# [What is needed]
For the word "como", find each line in the entries where it occurs and copy that line.

# [Source material]
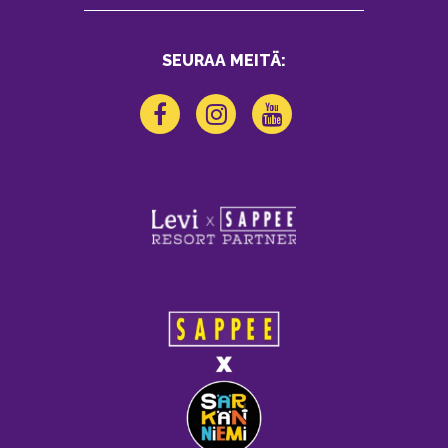
SEURAA MEITÄ:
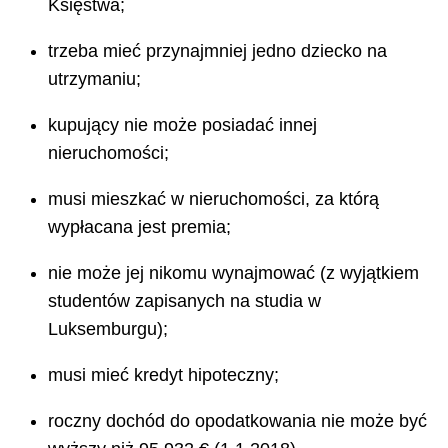
Księstwa;
trzeba mieć przynajmniej jedno dziecko na
utrzymaniu;
kupujący nie może posiadać innej
nieruchomości;
musi mieszkać w nieruchomości, za którą
wypłacana jest premia;
nie może jej nikomu wynajmować (z wyjątkiem
studentów zapisanych na studia w
Luksemburgu);
musi mieć kredyt hipoteczny;
roczny dochód do opodatkowania nie może być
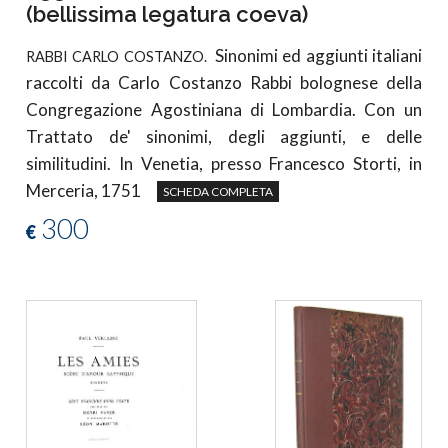
(bellissima legatura coeva)
Sinonimi ed aggiunti italiani
RABBI CARLO COSTANZO.
raccolti da Carlo Costanzo Rabbi bolognese della
Congregazione Agostiniana di Lombardia. Con un
Trattato de' sinonimi, degli aggiunti, e delle
similitudini. In Venetia, presso Francesco Storti, in
Merceria, 1751
SCHEDA COMPLETA
300
€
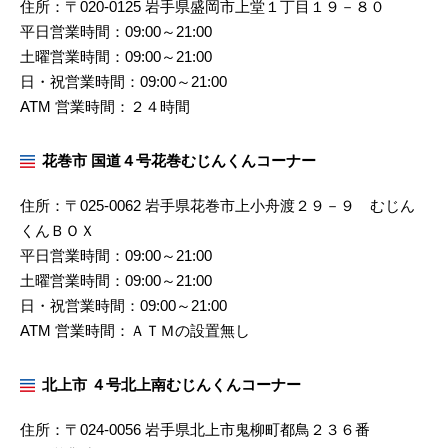
住所：〒020-0125 岩手県盛岡市上堂１丁目１９－８０
平日営業時間：09:00～21:00
土曜営業時間：09:00～21:00
日・祝営業時間：09:00～21:00
ATM 営業時間：２４時間
花巻市 国道４号花巻むじんくんコーナー
住所：〒025-0062 岩手県花巻市上小舟渡２９－９ むじん
くんＢＯＸ
平日営業時間：09:00～21:00
土曜営業時間：09:00～21:00
日・祝営業時間：09:00～21:00
ATM 営業時間：ＡＴＭの設置無し
北上市 ４号北上南むじんくんコーナー
住所：〒024-0056 岩手県北上市鬼柳町都鳥２３６番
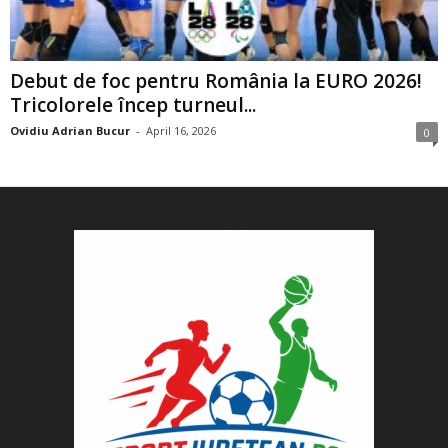
Debut de foc pentru România la EURO 2026!
Tricolorele încep turneul...
Ovidiu Adrian Bucur
-
April 16, 2026
0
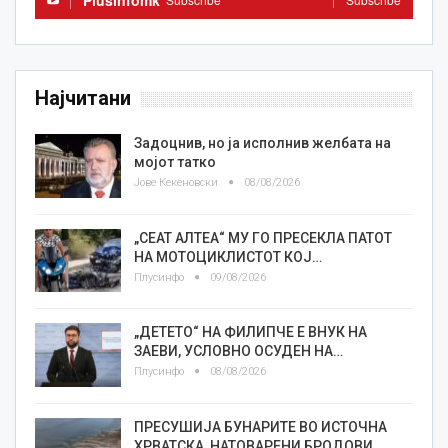
Plusinfomk
Најчитани
Задоцнив, но ја исполнив желбата на
мојот татко
Јове Кекеновски
08/08/2026
„СЕАТ АЛТЕА“ МУ ГО ПРЕСЕКЛА ПАТОТ
НА МОТОЦИКЛИСТОТ КОЈ…
Плусинфо
09/08/2026
„ДЕТЕТО“ НА ФИЛИПЧЕ Е ВНУК НА
ЗАЕВИ, УСЛОВНО ОСУДЕН НА…
Плусинфо
08/08/2026
ПРЕСУШИЈА БУНАРИТЕ ВО ИСТОЧНА
ХРВАТСКА, НАТОВАРЕНИ БРОДОВИ…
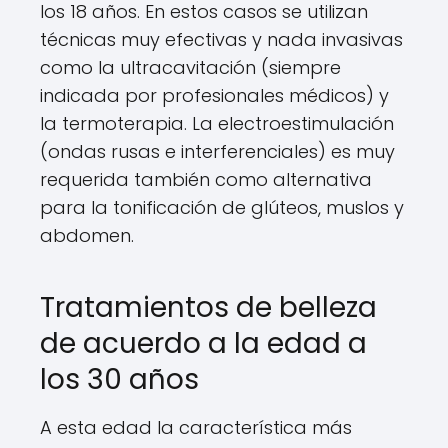
los 18 años. En estos casos se utilizan
técnicas muy efectivas y nada invasivas
como la ultracavitación (siempre
indicada por profesionales médicos) y
la termoterapia. La electroestimulación
(ondas rusas e interferenciales) es muy
requerida también como alternativa
para la tonificación de glúteos, muslos y
abdomen.
Tratamientos de belleza
de acuerdo a la edad a
los 30 años
A esta edad la característica más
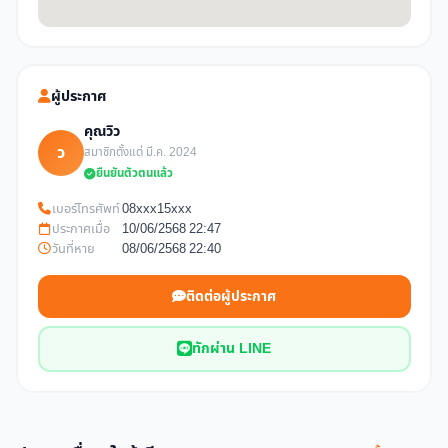
ผู้ประกาศ
คุณวิว
ว
สมาชิกตั้งแต่ มี.ค. 2024
ยืนยันตัวตนแล้ว
เบอร์โทรศัพท์
08xxx15xxx
ประกาศเมื่อ
10/06/2568 22:47
วันที่หาย
08/06/2568 22:40
ติดต่อผู้ประกาศ
ทักผ่าน LINE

# [Exercise solution]
como la ultracavitación (siempre
requerida también como alternativa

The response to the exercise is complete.